> _Task instructions_
Images are not part of the copy; write out the rest of the data exactly as given.

━━━

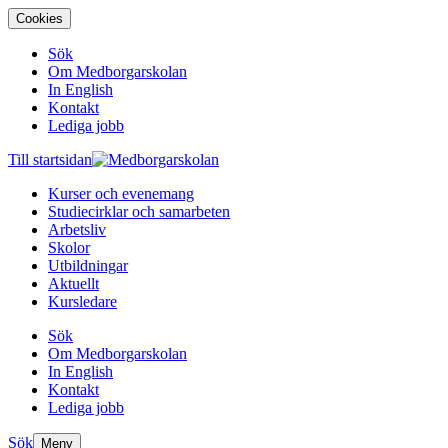
Cookies
Sök
Om Medborgarskolan
In English
Kontakt
Lediga jobb
Till startsidan
Kurser och evenemang
Studiecirklar och samarbeten
Arbetsliv
Skolor
Utbildningar
Aktuellt
Kursledare
Sök
Om Medborgarskolan
In English
Kontakt
Lediga jobb
Sök
Meny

━━━

> _Expected answer_
Cookies
Sök
Om Medborgarskolan
In English
Kontakt
Lediga jobb
Till startsidan
Kurser och evenemang
Studiecirklar och samarbeten
Arbetsliv
Skolor
Utbildningar
Aktuellt
Kursledare
Sök
Om Medborgarskolan
In English
Kontakt
Lediga jobb
Sök
Meny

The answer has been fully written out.